Restate the records in full, keeping every word as it is.

□ □ □ □

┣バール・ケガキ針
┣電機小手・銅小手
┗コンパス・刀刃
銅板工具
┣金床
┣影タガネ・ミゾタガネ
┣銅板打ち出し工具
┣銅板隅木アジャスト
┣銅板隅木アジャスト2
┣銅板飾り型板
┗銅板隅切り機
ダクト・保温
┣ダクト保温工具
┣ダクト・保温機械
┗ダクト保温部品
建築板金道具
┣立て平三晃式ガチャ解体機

□ □ □ □

== OUTPUT FOR THIS EXERCISE ==
┣バール・ケガキ針
┣電機小手・銅小手
┗コンパス・刀刃
銅板工具
┣金床
┣影タガネ・ミゾタガネ
┣銅板打ち出し工具
┣銅板隅木アジャスト
┣銅板隅木アジャスト2
┣銅板飾り型板
┗銅板隅切り機
ダクト・保温
┣ダクト保温工具
┣ダクト・保温機械
┗ダクト保温部品
建築板金道具
┣立て平三晃式ガチャ解体機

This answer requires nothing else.